Wednesday, October 30, 2013

Channeling Georgia

 The boys at school have been painting some landscapey bones in the desert kind of stuff this week.
Georgia O'Keefe was one of the painters referred to. We like a bit of Georgia.
Here's one I prepared earlier on primed paper.

 There's another in progress. I like to try a little feminization of the boney subjects. The boys were being a bit grittier with their desert tones. 

 I have never been much of a painter type but seem to be getting a bit addicted to it lately.
It makes my mouth water ....

and gave me a brain worm....

Here's to my first last child's namesake. Sing it Ella!

Friday, October 25, 2013

the Return of Lefty

Today is an anniversary of sorts.

It is one year since I had my last zappo of radiation and was freed of the treatment that squashed 2012 (and hopefully the cancer) like a nasty bug.

Coincidentally the universe swung around a bit this week and threw me a bone. The $15000 surgery that is required for breast reconstruction has been offered to me gratis! There is a small but amazing programme still existing in the fast shrivelling maze of Queensland Health that offers this if you tick all the boxes. There are questions about weight, height, smoking, etc. Then you pass to level 2 where they checkout your scar recovery, muscle, muffintop and sanity.
Yesterday they finally rang to say I was in!

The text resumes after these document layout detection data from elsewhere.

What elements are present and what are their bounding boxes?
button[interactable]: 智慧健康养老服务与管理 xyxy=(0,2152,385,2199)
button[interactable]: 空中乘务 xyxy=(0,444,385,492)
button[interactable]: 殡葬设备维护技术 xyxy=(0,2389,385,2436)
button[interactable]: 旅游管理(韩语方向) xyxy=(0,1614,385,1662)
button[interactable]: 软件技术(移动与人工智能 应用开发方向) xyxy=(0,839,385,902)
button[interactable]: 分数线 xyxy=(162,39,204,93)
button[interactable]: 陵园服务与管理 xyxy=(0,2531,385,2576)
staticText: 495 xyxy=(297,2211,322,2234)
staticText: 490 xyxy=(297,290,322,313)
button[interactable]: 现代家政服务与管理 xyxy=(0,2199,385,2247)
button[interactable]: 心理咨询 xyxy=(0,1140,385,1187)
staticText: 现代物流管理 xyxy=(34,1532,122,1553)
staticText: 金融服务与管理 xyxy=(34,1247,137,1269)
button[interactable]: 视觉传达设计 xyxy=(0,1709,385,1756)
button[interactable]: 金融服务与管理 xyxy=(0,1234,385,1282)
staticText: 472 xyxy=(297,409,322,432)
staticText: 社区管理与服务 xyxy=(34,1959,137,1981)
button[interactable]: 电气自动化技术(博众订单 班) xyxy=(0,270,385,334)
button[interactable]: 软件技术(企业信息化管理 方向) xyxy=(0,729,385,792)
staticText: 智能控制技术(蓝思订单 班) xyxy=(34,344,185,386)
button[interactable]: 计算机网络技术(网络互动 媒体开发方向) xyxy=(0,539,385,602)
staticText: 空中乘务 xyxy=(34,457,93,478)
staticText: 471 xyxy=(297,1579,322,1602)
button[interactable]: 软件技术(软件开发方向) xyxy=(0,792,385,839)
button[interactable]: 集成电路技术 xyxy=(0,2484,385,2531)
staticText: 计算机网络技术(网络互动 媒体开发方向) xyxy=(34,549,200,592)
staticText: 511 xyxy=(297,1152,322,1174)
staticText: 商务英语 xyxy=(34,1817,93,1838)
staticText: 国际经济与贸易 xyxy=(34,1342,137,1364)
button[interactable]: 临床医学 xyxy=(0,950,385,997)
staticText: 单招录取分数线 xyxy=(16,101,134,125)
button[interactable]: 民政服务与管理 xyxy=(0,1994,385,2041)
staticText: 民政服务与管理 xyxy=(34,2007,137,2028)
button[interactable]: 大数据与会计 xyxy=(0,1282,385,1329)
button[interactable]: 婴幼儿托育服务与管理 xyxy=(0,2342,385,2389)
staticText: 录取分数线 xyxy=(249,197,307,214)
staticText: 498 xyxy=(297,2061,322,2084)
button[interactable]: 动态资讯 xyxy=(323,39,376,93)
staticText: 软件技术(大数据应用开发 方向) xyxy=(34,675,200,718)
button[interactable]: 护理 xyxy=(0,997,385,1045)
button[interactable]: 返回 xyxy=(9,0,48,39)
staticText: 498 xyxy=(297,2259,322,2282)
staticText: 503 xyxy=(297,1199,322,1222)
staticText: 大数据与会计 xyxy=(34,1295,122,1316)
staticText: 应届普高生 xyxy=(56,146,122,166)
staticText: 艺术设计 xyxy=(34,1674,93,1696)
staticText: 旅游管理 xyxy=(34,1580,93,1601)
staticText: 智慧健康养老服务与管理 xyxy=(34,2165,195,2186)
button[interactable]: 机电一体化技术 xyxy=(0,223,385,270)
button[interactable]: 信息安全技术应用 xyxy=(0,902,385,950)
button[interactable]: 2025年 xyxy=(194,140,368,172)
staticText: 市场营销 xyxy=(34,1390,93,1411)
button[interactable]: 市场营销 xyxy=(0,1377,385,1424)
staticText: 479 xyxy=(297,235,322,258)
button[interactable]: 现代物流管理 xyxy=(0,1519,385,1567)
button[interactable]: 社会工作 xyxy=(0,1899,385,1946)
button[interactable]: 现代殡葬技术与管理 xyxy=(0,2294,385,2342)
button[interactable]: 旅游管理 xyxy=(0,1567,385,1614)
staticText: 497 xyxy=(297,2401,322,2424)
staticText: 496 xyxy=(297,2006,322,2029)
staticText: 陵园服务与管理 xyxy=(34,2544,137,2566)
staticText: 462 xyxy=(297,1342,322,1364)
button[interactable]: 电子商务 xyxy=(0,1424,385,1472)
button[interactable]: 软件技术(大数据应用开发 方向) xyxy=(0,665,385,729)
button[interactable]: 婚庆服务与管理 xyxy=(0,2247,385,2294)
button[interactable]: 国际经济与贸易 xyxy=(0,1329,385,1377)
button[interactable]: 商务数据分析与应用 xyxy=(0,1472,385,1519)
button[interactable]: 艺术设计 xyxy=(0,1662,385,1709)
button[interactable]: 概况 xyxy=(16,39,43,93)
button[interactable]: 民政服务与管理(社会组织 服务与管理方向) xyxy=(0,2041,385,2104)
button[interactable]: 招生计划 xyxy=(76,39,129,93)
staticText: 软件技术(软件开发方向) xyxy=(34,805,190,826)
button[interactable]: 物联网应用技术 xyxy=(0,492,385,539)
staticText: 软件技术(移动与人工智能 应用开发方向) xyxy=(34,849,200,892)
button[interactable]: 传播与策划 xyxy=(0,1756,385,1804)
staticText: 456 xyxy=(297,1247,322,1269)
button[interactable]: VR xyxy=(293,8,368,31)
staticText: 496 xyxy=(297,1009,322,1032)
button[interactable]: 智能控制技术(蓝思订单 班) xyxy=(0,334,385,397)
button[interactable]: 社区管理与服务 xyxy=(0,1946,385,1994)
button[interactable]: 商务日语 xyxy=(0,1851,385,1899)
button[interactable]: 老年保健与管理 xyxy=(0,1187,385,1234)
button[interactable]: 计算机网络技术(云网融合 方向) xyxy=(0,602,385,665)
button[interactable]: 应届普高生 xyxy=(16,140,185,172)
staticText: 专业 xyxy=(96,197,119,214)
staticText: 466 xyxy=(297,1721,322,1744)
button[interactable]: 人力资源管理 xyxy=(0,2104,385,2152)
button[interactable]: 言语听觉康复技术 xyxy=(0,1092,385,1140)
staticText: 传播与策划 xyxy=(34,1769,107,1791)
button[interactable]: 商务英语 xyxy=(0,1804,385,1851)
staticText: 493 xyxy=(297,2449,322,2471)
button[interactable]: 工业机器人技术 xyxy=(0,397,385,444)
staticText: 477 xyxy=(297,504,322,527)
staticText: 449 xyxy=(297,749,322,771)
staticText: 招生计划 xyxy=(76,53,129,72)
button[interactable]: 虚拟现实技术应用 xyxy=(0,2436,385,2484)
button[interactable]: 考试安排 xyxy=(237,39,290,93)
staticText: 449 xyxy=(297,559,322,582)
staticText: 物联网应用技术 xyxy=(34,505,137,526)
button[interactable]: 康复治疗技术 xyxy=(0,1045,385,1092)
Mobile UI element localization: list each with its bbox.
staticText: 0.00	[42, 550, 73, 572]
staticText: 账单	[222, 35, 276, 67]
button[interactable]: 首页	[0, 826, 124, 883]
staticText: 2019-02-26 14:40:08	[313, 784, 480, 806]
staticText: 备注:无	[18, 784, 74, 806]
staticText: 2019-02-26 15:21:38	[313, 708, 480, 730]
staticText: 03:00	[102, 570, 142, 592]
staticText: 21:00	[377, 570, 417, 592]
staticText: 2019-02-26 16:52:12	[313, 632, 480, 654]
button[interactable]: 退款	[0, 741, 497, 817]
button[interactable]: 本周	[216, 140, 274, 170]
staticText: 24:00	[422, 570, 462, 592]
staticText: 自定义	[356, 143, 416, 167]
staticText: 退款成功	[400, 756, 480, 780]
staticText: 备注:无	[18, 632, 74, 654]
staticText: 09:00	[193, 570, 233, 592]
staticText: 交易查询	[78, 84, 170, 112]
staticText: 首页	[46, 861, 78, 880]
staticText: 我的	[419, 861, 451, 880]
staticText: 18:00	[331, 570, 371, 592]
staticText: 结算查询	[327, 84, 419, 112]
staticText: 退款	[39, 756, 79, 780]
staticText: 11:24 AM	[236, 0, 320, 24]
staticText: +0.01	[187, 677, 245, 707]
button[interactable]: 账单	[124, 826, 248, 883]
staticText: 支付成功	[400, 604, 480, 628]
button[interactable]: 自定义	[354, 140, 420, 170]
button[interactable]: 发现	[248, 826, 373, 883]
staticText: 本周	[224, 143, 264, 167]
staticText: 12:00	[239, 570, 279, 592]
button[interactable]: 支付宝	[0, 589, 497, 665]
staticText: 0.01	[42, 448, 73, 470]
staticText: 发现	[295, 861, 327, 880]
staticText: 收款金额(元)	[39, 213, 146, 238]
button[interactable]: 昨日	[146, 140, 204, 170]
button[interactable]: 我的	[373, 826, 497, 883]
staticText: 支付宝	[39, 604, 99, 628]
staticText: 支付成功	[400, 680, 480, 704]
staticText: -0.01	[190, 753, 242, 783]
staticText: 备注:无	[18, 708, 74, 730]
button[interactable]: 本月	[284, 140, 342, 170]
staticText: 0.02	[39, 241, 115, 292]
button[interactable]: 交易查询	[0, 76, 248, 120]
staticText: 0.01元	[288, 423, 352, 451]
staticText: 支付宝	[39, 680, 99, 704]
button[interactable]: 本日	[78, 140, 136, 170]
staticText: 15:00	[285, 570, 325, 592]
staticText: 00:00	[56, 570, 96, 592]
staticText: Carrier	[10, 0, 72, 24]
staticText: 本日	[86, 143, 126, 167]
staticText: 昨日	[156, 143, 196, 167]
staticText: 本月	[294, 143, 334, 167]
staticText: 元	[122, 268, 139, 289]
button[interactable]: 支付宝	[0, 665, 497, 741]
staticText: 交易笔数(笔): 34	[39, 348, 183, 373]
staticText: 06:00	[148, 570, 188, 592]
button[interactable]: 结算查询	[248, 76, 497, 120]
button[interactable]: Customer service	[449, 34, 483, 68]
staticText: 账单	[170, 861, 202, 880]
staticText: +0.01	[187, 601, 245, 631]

Straight up in the New Year, Lefty ll will arrive. It will be a long recovery but the Universe threw us another bone and my job was extended another year. They are happy for me to take the time needed to recover. So The Divine Ms M aka Shorty can start prep with a mother on board who can be home again during the day sans l'offspring to get strong and healthy and maybe bake a few cakes and make a few paintings. At first the surgical side of things made me fairly nervous but there was a need to fix some problems from last year's surgery anyhoo. So I figured what is there to lose except my muffin top which they use to make the newby. 

Lichtenstein tweaked.
This year has gone so fast with work and refinding the making mojo and the support and happy company of lovely friends. Thanks to all of you- again.

Sunday, October 20, 2013

Lifting the house

Sometimes I imagine being the headstrong yet adorable companion to Dr Who. I would get in the time machine and go back to when Ollie Twist was owner-building this farmhouse in the 1930's. He would be sitting out the back of his shed down the back playing his clarinet, an enviably SMALL instrument.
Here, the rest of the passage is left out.